Historically, Hollywood has cast cisgender actors and actresses to play transgender characters. Jared Leto won best supporting actor for playing Rayon in 2013's Dallas Buyers Club. Felicity Huffman received a nomination for playing a transgender woman in Transamerica. The list goes on and on. Back in the press room, Lelio was asked about his decision to break tradition and cast a transgender actress in the leading role. In his opinion, there weren't any other options. And, perhaps even more importantly in an artistic context, the inclusion of a transgender actress impacted the film in unimaginable ways.
"I felt that, for me, it was very instinctive and strong decision, the knowing that I was not going to make this film without a transgender actress in the main role," Leilo said. "And I think it put the film in a different dimension because of everything Daniela brought to the film, her presence, her history." When asked to elaborate further, he offered even more insight into the power of a decision like this.
Casting is an art, and is probably — well, if you're interested in people like I am, casting is essential . . . I think the presence of Daniela brought something, a quality to a story that add a layer of complexity and beauty that, I think in this case, a cisgender actor would have not been capable of bringing. She transitioned like 14 years ago in a country like Chile when there was no information about it. She was a pioneer, and she carries that history, and the camera announced that. And I think that generates resonances and, again, more complexity and beauty to the film. I never thought that it was going to be that important in the sense of how the film is perceived. I've been very surprised and happy to realize that that became one of the most important artistic gestures of the movie.
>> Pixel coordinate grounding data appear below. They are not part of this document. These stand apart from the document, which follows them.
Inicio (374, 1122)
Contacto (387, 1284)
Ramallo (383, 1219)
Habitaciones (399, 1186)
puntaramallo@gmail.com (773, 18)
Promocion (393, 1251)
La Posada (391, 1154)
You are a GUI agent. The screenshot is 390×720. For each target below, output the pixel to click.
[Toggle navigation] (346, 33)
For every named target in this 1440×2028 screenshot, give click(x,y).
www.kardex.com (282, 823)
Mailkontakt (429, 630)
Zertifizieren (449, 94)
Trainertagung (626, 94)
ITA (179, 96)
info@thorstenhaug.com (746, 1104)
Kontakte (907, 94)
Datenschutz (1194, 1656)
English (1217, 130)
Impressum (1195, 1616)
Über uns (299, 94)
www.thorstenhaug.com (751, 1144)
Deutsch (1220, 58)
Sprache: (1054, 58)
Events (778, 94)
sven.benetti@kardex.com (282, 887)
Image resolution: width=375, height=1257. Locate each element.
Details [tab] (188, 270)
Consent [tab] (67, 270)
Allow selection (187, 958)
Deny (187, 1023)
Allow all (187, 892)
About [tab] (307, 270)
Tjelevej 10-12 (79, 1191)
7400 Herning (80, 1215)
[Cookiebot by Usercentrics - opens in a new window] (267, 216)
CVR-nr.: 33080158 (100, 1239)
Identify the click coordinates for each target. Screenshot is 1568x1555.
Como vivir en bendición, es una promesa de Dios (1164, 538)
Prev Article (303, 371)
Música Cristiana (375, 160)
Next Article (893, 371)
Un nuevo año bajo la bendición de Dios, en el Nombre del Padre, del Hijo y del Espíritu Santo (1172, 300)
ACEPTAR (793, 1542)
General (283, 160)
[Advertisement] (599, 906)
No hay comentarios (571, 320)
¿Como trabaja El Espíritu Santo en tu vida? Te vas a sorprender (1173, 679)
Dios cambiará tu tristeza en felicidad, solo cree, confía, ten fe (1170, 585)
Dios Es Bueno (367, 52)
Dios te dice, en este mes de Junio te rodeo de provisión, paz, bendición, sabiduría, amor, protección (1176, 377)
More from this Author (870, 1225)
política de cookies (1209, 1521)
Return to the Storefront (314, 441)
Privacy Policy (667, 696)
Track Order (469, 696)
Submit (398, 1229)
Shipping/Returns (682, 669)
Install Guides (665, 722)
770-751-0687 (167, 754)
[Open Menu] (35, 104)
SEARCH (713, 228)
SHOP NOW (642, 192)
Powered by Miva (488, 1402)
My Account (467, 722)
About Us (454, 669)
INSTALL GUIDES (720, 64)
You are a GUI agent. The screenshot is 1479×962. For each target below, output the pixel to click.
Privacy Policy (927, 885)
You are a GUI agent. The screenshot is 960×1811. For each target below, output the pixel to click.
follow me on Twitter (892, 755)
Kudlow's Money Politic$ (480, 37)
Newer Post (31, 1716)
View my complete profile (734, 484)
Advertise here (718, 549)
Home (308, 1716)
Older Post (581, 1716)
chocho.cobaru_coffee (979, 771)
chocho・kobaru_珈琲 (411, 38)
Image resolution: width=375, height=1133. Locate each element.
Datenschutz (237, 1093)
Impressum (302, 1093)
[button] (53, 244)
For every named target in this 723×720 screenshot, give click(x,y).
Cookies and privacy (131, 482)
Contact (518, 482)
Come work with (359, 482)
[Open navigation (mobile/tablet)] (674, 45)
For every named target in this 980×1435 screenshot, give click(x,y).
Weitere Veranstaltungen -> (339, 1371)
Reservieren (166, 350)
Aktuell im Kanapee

Leilo also made an important distinction, though. It's not just about giving transgender people a chance to tell their own stories on-screen, it's about a greater movement towards inclusion in general. "That doesn't mean that someone like Daniela cannot interpret a cisgender role. You know what I mean? So I think we're not talking about freedom here, we're not stretching opportunities. We're opening them." I think that's what you call a mic-drop.